- **WHAT YOU HAVE TO DO**:
Skip every picture, and copy exactly the lines from the one containing "Direktur Utama KB Bank Robby Mondong m" to the end of the data.

________________________________________

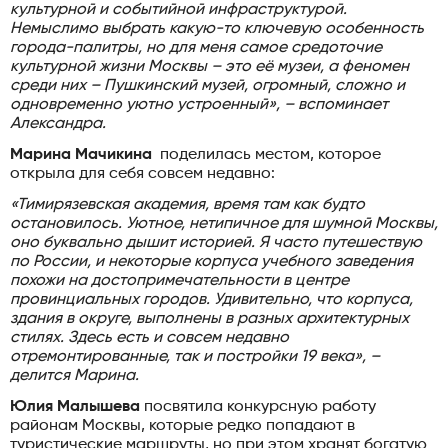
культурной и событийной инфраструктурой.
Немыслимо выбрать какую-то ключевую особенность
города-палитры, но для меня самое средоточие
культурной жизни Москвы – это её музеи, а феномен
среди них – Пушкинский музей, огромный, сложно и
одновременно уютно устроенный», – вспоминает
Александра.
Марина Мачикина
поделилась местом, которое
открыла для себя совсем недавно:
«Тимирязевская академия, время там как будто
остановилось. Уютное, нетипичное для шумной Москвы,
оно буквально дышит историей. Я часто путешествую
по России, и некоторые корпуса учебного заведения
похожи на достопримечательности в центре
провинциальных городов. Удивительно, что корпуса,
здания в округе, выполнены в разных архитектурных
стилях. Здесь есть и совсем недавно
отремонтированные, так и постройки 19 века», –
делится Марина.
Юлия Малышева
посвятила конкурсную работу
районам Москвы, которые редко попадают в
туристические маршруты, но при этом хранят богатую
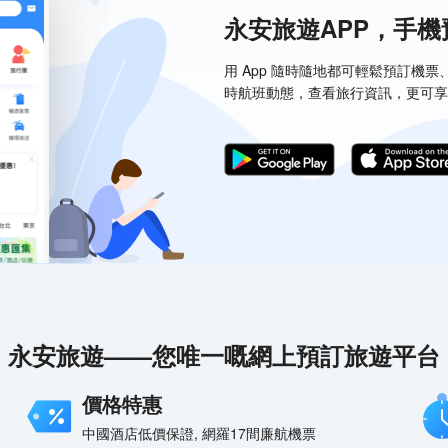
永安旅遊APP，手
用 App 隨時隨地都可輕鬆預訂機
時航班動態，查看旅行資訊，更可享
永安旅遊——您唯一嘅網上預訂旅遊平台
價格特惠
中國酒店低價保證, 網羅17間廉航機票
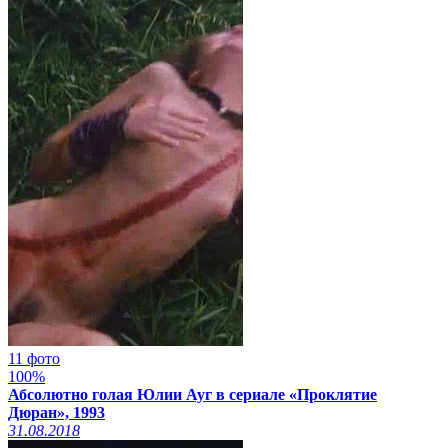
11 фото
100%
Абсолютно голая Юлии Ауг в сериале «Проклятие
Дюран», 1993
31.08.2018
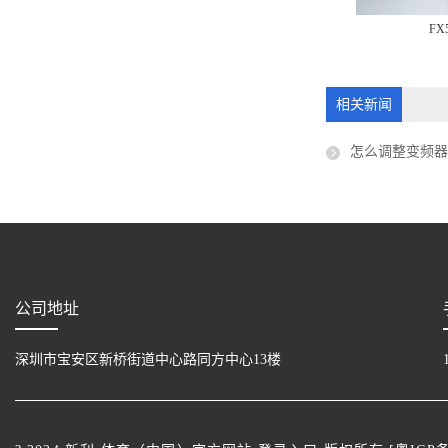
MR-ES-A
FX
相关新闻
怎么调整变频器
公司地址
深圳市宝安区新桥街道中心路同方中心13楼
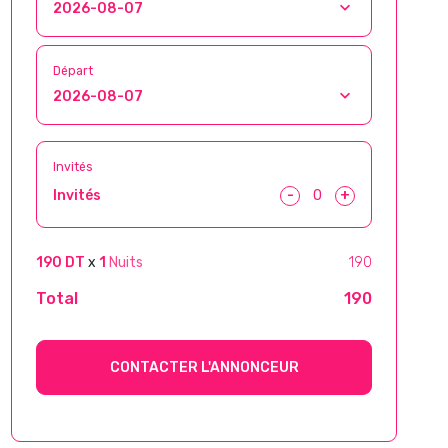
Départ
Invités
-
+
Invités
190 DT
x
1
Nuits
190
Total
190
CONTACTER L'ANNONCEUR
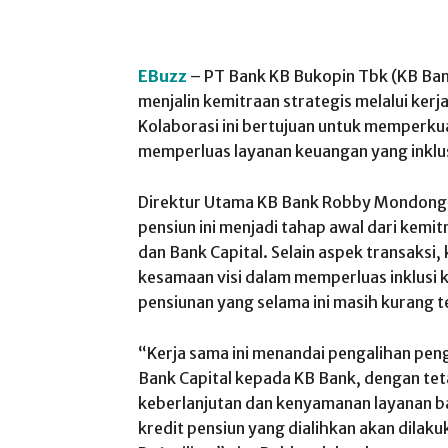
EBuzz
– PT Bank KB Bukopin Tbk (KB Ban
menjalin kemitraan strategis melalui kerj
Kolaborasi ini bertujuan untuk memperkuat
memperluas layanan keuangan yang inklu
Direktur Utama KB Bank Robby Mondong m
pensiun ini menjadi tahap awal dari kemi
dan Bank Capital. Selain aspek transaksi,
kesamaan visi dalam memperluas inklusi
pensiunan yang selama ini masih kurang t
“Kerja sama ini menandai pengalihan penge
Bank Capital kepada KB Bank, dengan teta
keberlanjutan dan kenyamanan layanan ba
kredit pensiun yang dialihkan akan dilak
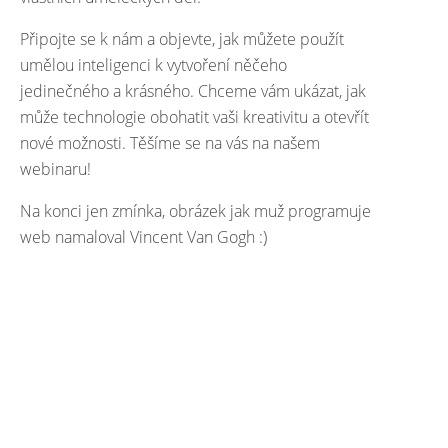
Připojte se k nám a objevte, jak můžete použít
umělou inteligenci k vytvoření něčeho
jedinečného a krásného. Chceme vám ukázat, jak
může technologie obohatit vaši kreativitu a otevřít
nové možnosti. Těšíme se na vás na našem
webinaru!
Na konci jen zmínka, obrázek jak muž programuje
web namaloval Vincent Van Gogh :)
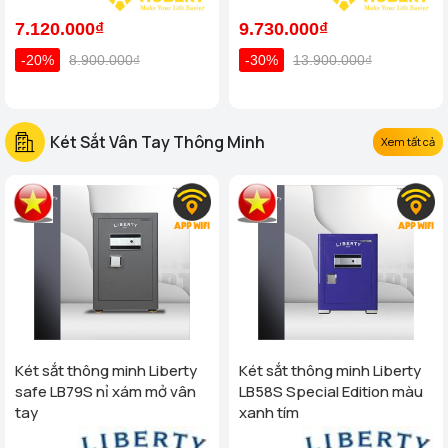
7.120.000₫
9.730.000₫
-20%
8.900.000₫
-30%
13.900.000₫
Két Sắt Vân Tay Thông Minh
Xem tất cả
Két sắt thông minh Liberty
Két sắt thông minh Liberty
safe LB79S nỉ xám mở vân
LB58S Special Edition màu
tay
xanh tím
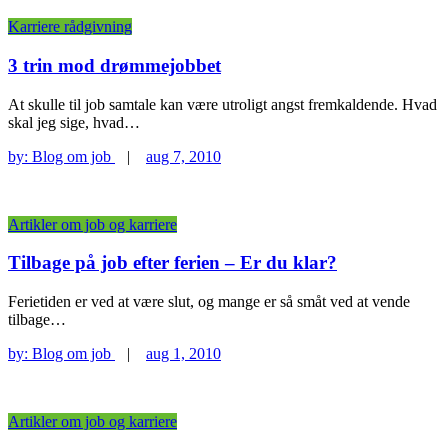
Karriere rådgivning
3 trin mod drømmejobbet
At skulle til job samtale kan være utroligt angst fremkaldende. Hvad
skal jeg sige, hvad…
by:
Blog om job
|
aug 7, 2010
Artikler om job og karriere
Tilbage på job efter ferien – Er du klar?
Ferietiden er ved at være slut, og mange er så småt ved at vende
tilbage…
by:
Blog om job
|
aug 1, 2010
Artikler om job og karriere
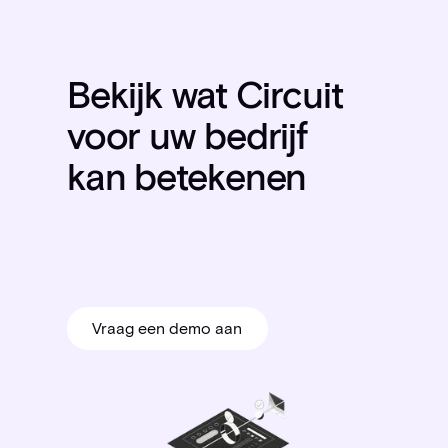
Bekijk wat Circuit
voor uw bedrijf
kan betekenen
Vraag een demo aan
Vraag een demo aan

________________________________________

- **ANSWER BOX**:
Direktur Utama KB Bank Robby Mondong m
pensiun ini menjadi tahap awal dari kemi
dan Bank Capital. Selain aspek transaksi,
kesamaan visi dalam memperluas inklusi
pensiunan yang selama ini masih kurang t
“Kerja sama ini menandai pengalihan penge
Bank Capital kepada KB Bank, dengan teta
keberlanjutan dan kenyamanan layanan ba
kredit pensiun yang dialihkan akan dilak
Připojte se k nám a objevte, jak můžete použít
umělou inteligenci k vytvoření něčeho
jedinečného a krásného. Chceme vám ukázat, jak
může technologie obohatit vaši kreativitu a otevřít
nové možnosti. Těšíme se na vás na našem
webinaru!
Na konci jen zmínka, obrázek jak muž programuje
web namaloval Vincent Van Gogh :)
7.120.000₫
9.730.000₫
-20%
8.900.000₫
-30%
13.900.000₫
Két Sắt Vân Tay Thông Minh
Xem tất cả
Két sắt thông minh Liberty
Két sắt thông minh Liberty
safe LB79S nỉ xám mở vân
LB58S Special Edition màu
tay
xanh tím
Karriere rådgivning
3 trin mod drømmejobbet
At skulle til job samtale kan være utroligt angst fremkaldende. Hvad
skal jeg sige, hvad…
by:
Blog om job
|
aug 7, 2010
Artikler om job og karriere
Tilbage på job efter ferien – Er du klar?
Ferietiden er ved at være slut, og mange er så småt ved at vende
tilbage…
by:
Blog om job
|
aug 1, 2010
Artikler om job og karriere
Bekijk wat Circuit
voor uw bedrijf
kan betekenen
Vraag een demo aan
Vraag een demo aan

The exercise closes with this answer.